We take a cut from both lender and borrower. So depending on the transaction size, we take a flat 1% from the lender and anything between 2-4% from the borrower, depending on the risk profile. We do not allow more than 20% of a borrower’s requirement to be funded by a single lender. The minimum you can lend is Rs750.

What kind of risk assessment do you do for both lenders and borrowers?
As I said, we get 1,000 applications and what that comes down to is about 700 loans a month. We check the borrower’s CIBIL (credit score), we check the borrower’s banking statement and all that. So we have our own algorithm for evaluating a borrower. We score it out of 400 and we give a risk rating to the borrower. For the lender, normal KYC is done. We take his PAN card number, we take his bank details, we take his address proof. So it’s not a free-for-all marketplace; it’s a curated marketplace.

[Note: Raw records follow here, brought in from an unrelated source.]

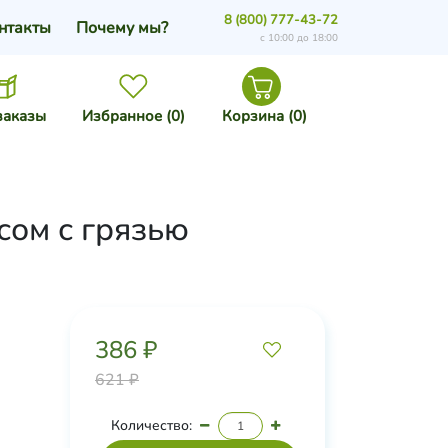
8 (800) 777-43-72
нтакты
Почему мы?
с 10:00 до 18:00
заказы
Избранное (
0
)
Корзина (
0
)
сом с грязью
386 ₽
621 ₽
Количество: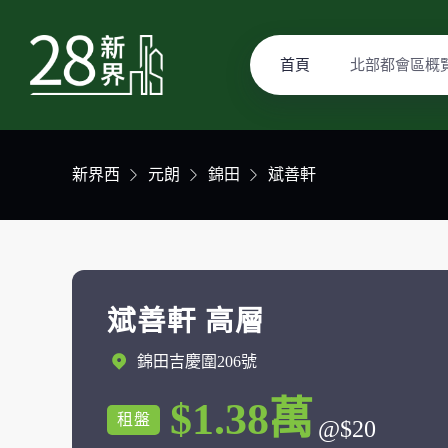
首頁
北部都會區概
新界西
元朗
錦田
斌善軒
斌善軒 高層
錦田吉慶圍206號
$1.38萬
租盤
@$20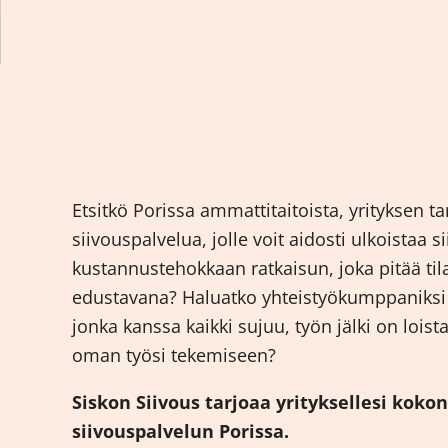
Etsitkö Porissa ammattitaitoista, yrityksen t
siivouspalvelua, jolle voit aidosti ulkoistaa 
kustannustehokkaan ratkaisun, joka pitää til
edustavana? Haluatko yhteistyökumppaniksi 
jonka kanssa kaikki sujuu, työn jälki on loista
oman työsi tekemiseen?
Siskon Siivous tarjoaa yrityksellesi koko
siivouspalvelun Porissa.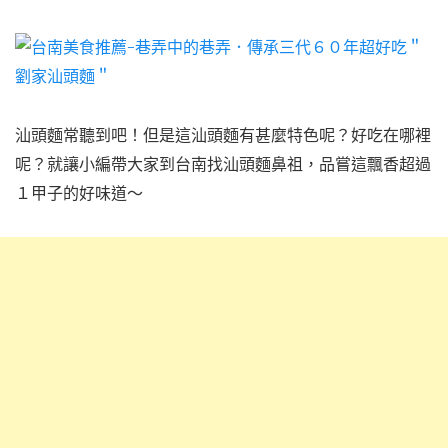
汕頭麵常聽到吧！但是這汕頭麵有甚麼特色呢？好吃在哪裡
呢？就讓小編帶大家到台南找汕頭麵鼻祖，品嘗這飄香超過
１甲子的好味道～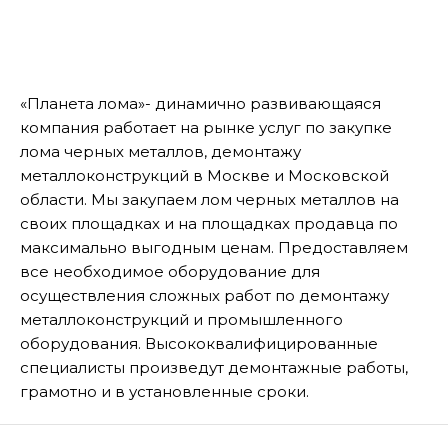
«Планета лома»- динамично развивающаяся
компания работает на рынке услуг по закупке
лома черных металлов, демонтажу
металлоконструкций в Москве и Московской
области. Мы закупаем лом черных металлов на
своих площадках и на площадках продавца по
максимально выгодным ценам. Предоставляем
все необходимое оборудование для
осуществления сложных работ по демонтажу
металлоконструкций и промышленного
оборудования. Высококвалифицированные
специалисты произведут демонтажные работы,
грамотно и в установленные сроки.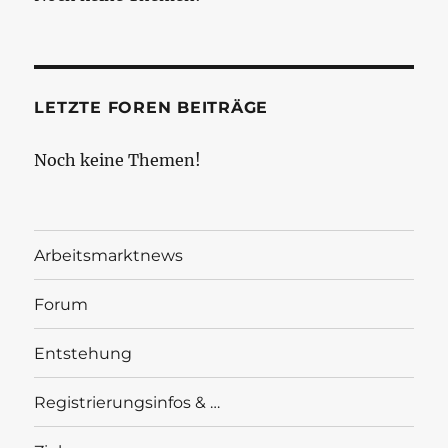
LETZTE FOREN BEITRÄGE
Noch keine Themen!
Arbeitsmarktnews
Forum
Entstehung
Registrierungsinfos & …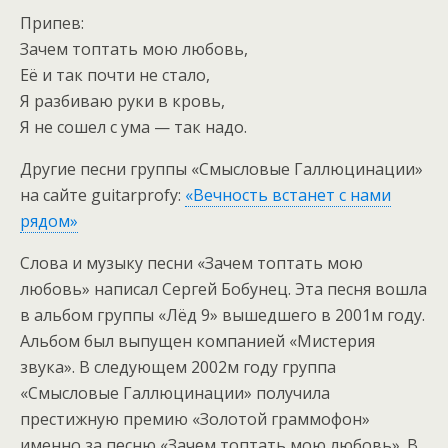
Припев:
Зачем топтать мою любовь,
Её и так почти не стало,
Я разбиваю руки в кровь,
Я не сошел с ума — так надо.
Другие песни группы «Смысловые Галлюцинации»
на сайте guitarprofy:
«Вечность встанет с нами
рядом»
Слова и музыку песни «Зачем топтать мою
любовь» написал Сергей Бобунец. Эта песня вошла
в альбом группы «Лёд 9» вышедшего в 2001м году.
Альбом был выпущен компанией «Мистерия
звука». В следующем 2002м году группа
«Смысловые Галлюцинации» получила
престижную премию «Золотой граммофон»
именно за песню «Зачем топтать мою любовь». В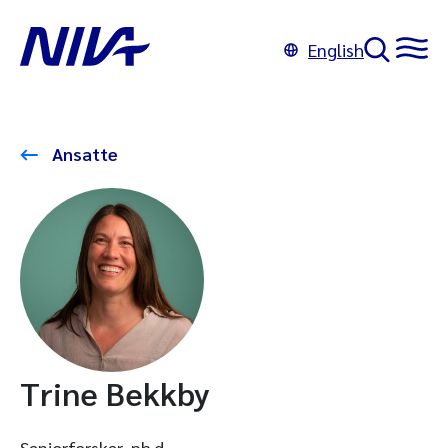
English
Ansatte
Trine Bekkby
Seniorforsker, ph.d.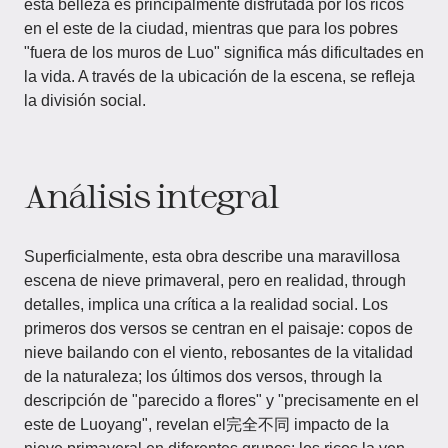
esta belleza es principalmente disfrutada por los ricos
en el este de la ciudad, mientras que para los pobres
"fuera de los muros de Luo" significa más dificultades en
la vida. A través de la ubicación de la escena, se refleja
la división social.
Análisis integral
Superficialmente, esta obra describe una maravillosa
escena de nieve primaveral, pero en realidad, through
detalles, implica una crítica a la realidad social. Los
primeros dos versos se centran en el paisaje: copos de
nieve bailando con el viento, rebosantes de la vitalidad
de la naturaleza; los últimos dos versos, through la
descripción de "parecido a flores" y "precisamente en el
este de Luoyang", revelan el完全不同 impacto de la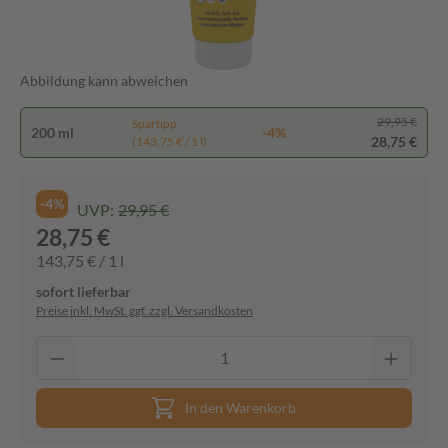
Abbildung kann abweichen
29,95 €
Spartipp
200 ml
-4%
28,75 €
(143,75 € / 1 l)
-4%
UVP:
29,95 €
28,75 €
143,75 € / 1 l
sofort lieferbar
Preise inkl. MwSt. ggf. zzgl. Versandkosten
In den Warenkorb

Any other criteria a lender must meet?
We have a few other criteria. You should have an annual income of over Rs10 lakh, though the average lender has a much higher income – around Rs40-50 lakh. We don’t look for statements, it’s self-certified. Secondly, you need to be an Indian citizen. Thirdly, you should be aged 25 years or more.

What is the rate of retention of lenders like?
We did an analysis of people who joined in 2015 and stayed on into 2016. We had retained 66% of our lenders and the portfolio size kept on increasing. Typically, people start with Rs5,000-10,000 and the largest lenders we have have crossed more than Rs1 crore of lending.

How are loans priced?
We have a criteria on the algorithm with which we determine the risk profile and then we put you into a certain risk band of interest rate. We have minimal risk, which starts at 12% and then it goes up to a maximum of 30%. We have some 200 parameters on which we evaluate the borrower and generate a scorecard. All our loans are unsecured personal loans.

You have been working on secured loans as well.
That’s against automobile loans, bike loans that we did with Baxi. It is a motorcycle-taxi aggregator operating out of Haryana. We were funding those people against hypothecation of the motorcycles. We are launching more products on the secured part, things like loan against property, automobiles, cars, etc.

What is the profile of your lenders like?
We have two-three kinds of lenders. One is people who are basically traders, who have surplus money and who used to earlier invest in assets like property and all that for generating rent. They’ve been lending among themselves and within the community. The second is people who are now professionals but whose families have traditionally been into lending. The third is traditional moneylenders, who are finding the platform attractive because now suddenly they have access to so many borrowers. These are the two-three types.

What are your revenues like and when are you expecting to achieve break-even?
While our revenues are minuscule as of now, our yields are around 6.5-7%. Break-even will take three to four years at least.